The first trend started with enactment of reciprocal interstate banking laws in the region, which set off a merger binge in which Virginia bank holding companies acquired banks in the District and Maryland. Then Maryland opened the door wider to interstate banking by approving special legislation permitting limited entry into the state by big Northeast banks. A third trend can be seen in the dozen or more applications from out-of-state firms, primarily from the Northeast and Midwest, that want to open banks in the District.
In the wake of those developments then, NCNB obviously concluded that it was necessary to establish what one banking industry analyst described as "reasonable staging points in the Maryland and Virginia suburbs" of Washington.
Having done just that in Virginia last year, NCNB has ignited no small amount of curiosity in that state's banking industry. Indeed, Sydney Bailey, Virginia's savvy banking commissioner, wondered aloud during a panel discussion on interstate banking last week about NCNB's intentions in his state.
Bailey probably won't know the answer until well after NCNB makes known how it plans to capitalize on its Centrabank acquisition.
In the meantime, it seems clear that NCNB's strategy for this region is far more conservative than the policy it employed in its merger binges in South Carolina, Georgia and Florida. Unlike other holding companies that have acquired banks in this area, NCNB has maintained a tight grip on its purse strings. Whereas banks in the region generally have been sold for more than twice their book value, Centrabank will fetch much less.
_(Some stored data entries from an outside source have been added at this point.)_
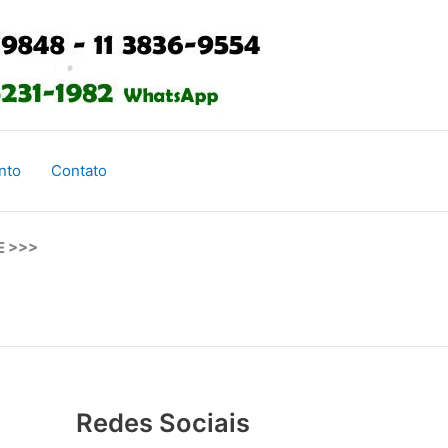
nto
Contato
E >>>
Redes Sociais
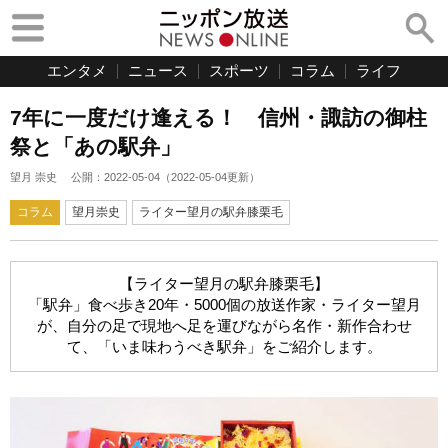
エンタメ
ニュース
スポーツ
コラム
ライフ
7年に一度だけ逢える！ 信州・諏訪の御柱
祭と「あの駅弁」
望月 崇史
公開：
2022-05-04
（
2022-05-04
更新）
コラム
望月崇史
ライター望月の駅弁膝栗毛
【ライター望月の駅弁膝栗毛】
「駅弁」食べ歩き20年・5000個の放送作家・ライター望月
が、自分の足で現地へ足を運びながら名作・新作合わせ
て、「いま味わうべき駅弁」をご紹介します。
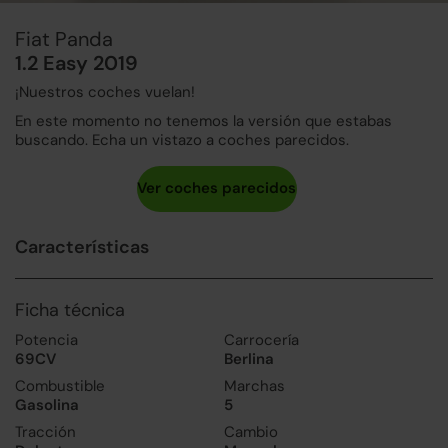
Fiat Panda
1.2 Easy 2019
¡Nuestros coches vuelan!
En este momento no tenemos la versión que estabas
buscando. Echa un vistazo a coches parecidos.
Características
Ficha técnica
Potencia
Carrocería
69CV
Berlina
Combustible
Marchas
Gasolina
5
Tracción
Cambio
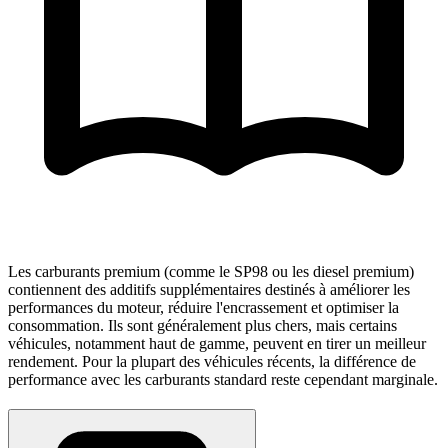
Les carburants premium (comme le SP98 ou les diesel premium)
contiennent des additifs supplémentaires destinés à améliorer les
performances du moteur, réduire l'encrassement et optimiser la
consommation. Ils sont généralement plus chers, mais certains
véhicules, notamment haut de gamme, peuvent en tirer un meilleur
rendement. Pour la plupart des véhicules récents, la différence de
performance avec les carburants standard reste cependant marginale.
NCNB agreed to pay $8.7 million in cash, and it will issue warrants allowing Centrabank shareholders to purchase up to 350,000 shares of NCNB stock. Even with Centrabank's book value at $12 million, and NCNB's stock at $23.62 1/2 (yesterday's closing price), the merger transaction would be less than twice Centrabank's book value. Buyers have paid much more for considerably smaller banks in the region.
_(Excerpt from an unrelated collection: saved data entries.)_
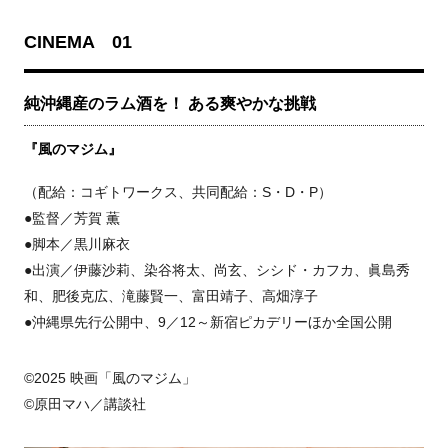
CINEMA 01
純沖縄産のラム酒を！ ある爽やかな挑戦
『風のマジム』
（配給：コギトワークス、共同配給：S・D・P）
●監督／芳賀 薫
●脚本／黒川麻衣
●出演／伊藤沙莉、染谷将太、尚玄、シシド・カフカ、眞島秀
和、肥後克広、滝藤賢一、富田靖子、高畑淳子
●沖縄県先行公開中、9／12～新宿ピカデリーほか全国公開
©2025 映画「風のマジム」
©原田マハ／講談社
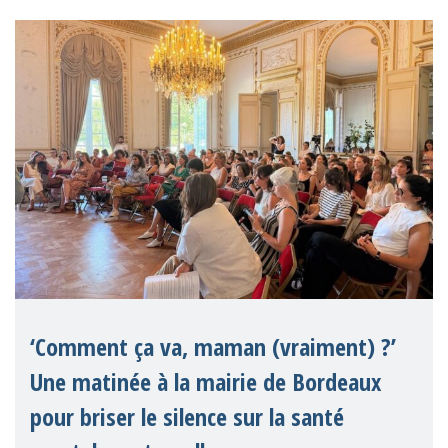
européenne comme une avancée
significative pour les droits de
‘Comment ça va, maman (vraiment) ?’
Une matinée à la mairie de Bordeaux
pour briser le silence sur la santé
"We will continue to be conservative in the multiples we pay" for banks, declared Dick Stilley, assistant vice president, corporate communications at NCNB. "We are not going to take large dilutions."
As the biggest bank company from Florida to Pennsylvania, NCNB, with assets of $26 billion, is large enough not to feel threatened any longer by larger institutions.
Given NCNB's goal of operating a retail banking network from Baltimore to Miami, "You can expect to have more than just two branches in Virginia and eight in Baltimore," Stilley said.
NCNB's conservative merger strategy rules out immediate ownership of an established large branch network in the Baltimore-Washington-Richmond corridor. Its low-budget acquisitions give it access, nonetheless, to the same lucrative market for which its major competitors paid so dearly.